Your goal>
Find and copy each line of the data that includes "ensure".

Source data
■ ■ ■ ■

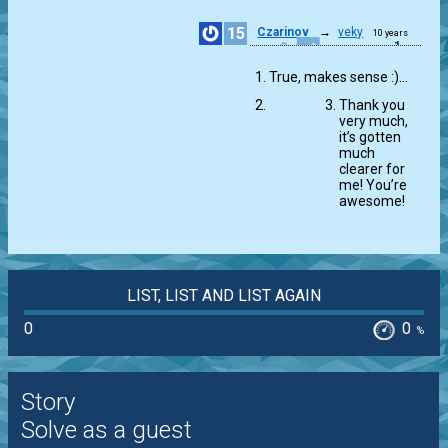
15
Czarinov
→
veky
10 years
1
ago
True, makes sense :)…
Thank you
very much,
it’s gotten
much
clearer for
me! You’re
awesome!
LIST, LIST AND LIST AGAIN
0
0
%
Story
Solve as a guest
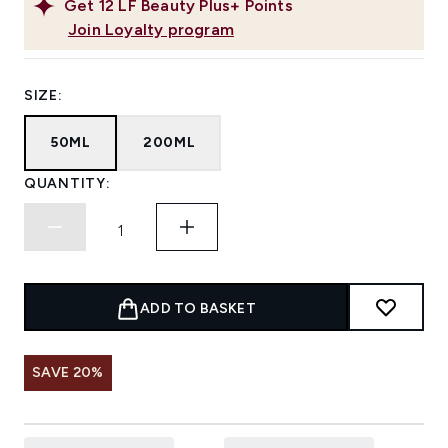
Get
12
LF Beauty Plus+ Points
Join Loyalty program
SIZE:
50ML
200ML
QUANTITY:
ADD TO BASKET
SAVE 20%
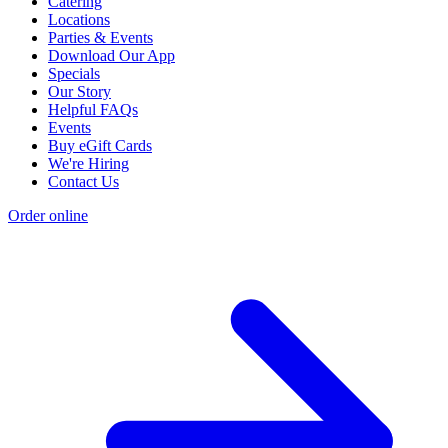
Catering
Locations
Parties & Events
Download Our App
Specials
Our Story
Helpful FAQs
Events
Buy eGift Cards
We're Hiring
Contact Us
Order online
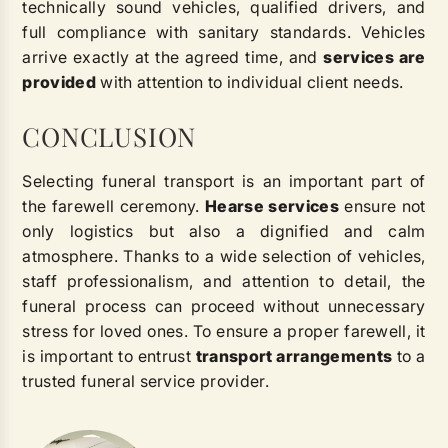
technically sound vehicles, qualified drivers, and
full compliance with sanitary standards. Vehicles
arrive exactly at the agreed time, and
services are
provided
with attention to individual client needs.
CONCLUSION
Selecting funeral transport is an important part of
the farewell ceremony.
Hearse services
ensure not
only logistics but also a dignified and calm
atmosphere. Thanks to a wide selection of vehicles,
staff professionalism, and attention to detail, the
funeral process can proceed without unnecessary
stress for loved ones. To ensure a proper farewell, it
is important to entrust
transport arrangements
to a
trusted funeral service provider.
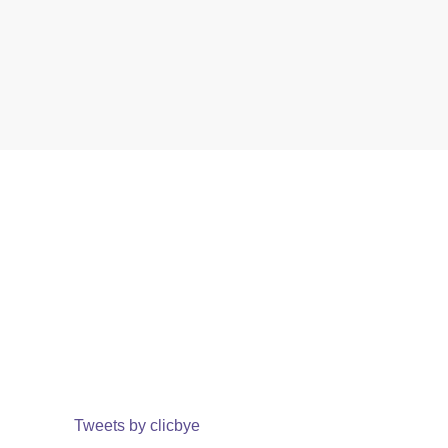
Tweets by clicbye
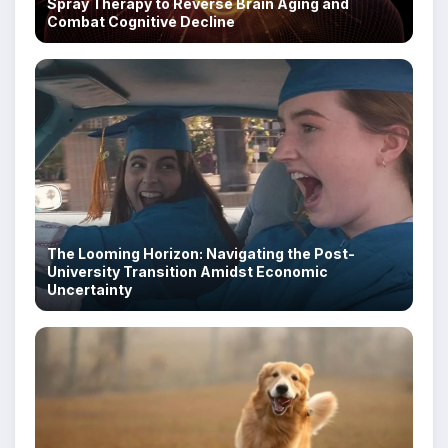
Spray Therapy to Reverse Brain Aging and
Combat Cognitive Decline
The Looming Horizon: Navigating the Post-
University Transition Amidst Economic
Uncertainty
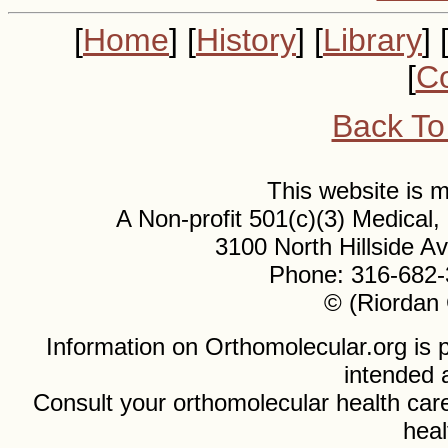
[
Home
] [
History
] [
Library
] 
[
Co
Back To
This website is
A Non-profit 501(c)(3) Medical
3100 North Hillside 
Phone: 316-682-
© (Riordan 
Information on Orthomolecular.org is p
intended 
Consult your orthomolecular health care
heal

■ ■ ■ ■

Result for this task>
ensure not
stress for loved ones. To ensure a proper farewell, it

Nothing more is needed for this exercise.